The downside is these mids are huge fat bastards, they have a 3" mounting depth and the motor itself is no slouch. Here are a few pics of the Koda mid vs the Focal Polyglass mid:

www.resnet.trinity.edu/areynol1/hosting/audio/kodas_01.jpg
www.resnet.trinity.edu/areynol1/hosting/audio/kodas_02.jpg
www.resnet.trinity.edu/areynol1/hosting/audio/kodas_03.jpg
www.resnet.trinity.edu/areynol1/hosting/audio/kodas_04.jpg
www.resnet.trinity.edu/areynol1/hosting/audio/kodas_05.jpg - this last one cracks me up

Keep in mind, these are now around the same price.
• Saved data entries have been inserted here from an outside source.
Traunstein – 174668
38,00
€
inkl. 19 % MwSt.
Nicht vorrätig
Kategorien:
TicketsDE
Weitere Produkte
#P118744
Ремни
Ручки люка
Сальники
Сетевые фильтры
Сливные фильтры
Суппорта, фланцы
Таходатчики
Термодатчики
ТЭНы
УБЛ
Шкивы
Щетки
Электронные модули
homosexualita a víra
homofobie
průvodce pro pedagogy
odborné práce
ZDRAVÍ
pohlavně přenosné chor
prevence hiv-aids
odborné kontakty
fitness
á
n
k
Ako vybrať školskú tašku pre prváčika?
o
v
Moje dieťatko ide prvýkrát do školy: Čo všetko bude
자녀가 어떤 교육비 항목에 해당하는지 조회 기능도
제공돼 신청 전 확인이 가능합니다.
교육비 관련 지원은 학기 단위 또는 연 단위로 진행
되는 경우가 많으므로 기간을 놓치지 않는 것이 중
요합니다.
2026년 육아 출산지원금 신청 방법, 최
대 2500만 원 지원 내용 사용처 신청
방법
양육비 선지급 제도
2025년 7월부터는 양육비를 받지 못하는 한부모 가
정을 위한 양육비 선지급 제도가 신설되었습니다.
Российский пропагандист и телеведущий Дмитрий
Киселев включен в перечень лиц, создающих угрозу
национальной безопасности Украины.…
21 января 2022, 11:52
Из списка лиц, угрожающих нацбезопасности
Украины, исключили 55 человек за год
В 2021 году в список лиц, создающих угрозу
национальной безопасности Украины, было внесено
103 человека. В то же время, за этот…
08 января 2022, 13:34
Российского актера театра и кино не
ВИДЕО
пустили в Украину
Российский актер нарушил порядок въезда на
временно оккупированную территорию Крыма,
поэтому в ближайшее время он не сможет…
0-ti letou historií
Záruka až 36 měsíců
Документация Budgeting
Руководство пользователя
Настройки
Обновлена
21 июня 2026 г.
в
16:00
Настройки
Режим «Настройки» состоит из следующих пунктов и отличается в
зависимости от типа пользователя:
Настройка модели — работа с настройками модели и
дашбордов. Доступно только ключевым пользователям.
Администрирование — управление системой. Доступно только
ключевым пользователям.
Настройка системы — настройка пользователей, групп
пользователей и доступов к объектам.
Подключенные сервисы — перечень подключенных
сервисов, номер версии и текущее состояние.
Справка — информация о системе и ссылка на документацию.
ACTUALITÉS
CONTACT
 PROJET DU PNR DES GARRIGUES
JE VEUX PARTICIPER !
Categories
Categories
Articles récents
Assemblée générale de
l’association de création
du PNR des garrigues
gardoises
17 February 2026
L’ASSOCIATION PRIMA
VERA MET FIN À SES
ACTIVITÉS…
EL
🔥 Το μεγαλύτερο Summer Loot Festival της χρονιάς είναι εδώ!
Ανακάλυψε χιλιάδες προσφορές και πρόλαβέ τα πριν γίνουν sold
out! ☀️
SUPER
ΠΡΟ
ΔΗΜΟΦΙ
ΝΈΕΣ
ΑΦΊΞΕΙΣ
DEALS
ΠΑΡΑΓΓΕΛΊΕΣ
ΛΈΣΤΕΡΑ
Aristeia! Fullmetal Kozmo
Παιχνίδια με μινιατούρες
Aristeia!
The polyglass on ebay are in the upper 200's shipped with no warranty and no customer service, the Kodas are $350 shipped with a full warranty and amazing customer service (I've dealt with both Adire themselves and Kyle at acoustic-visions and I can tell you that their customer service really is amazing)


----------



## nizzan4u2nv (Apr 14, 2004)

I see the changed the design on rubber surround, mine got pretty tore up because of the old version. Youre probably on CAF all the time so you know what im talkin about. I have heard the Focal 165k2's and I wasnt that impressed. Im glad to hear you like them though. Its nice to see a fellow nissan/adire owner. I still have a blown Brahma mark1 then needs a recone, im just too lazy hehe.


----------



## sr20dem0n (Mar 19, 2003)

Yeah it really surprised me, they have this cardboard piece that's glued securely to the flange all the way around with little cutouts for the screw holes. The surround is cut where the screwholes are and everything. All of the problems that people had before seem to have been fixed, I didn't even know they had done it, but it was definitely a pleasant surprise.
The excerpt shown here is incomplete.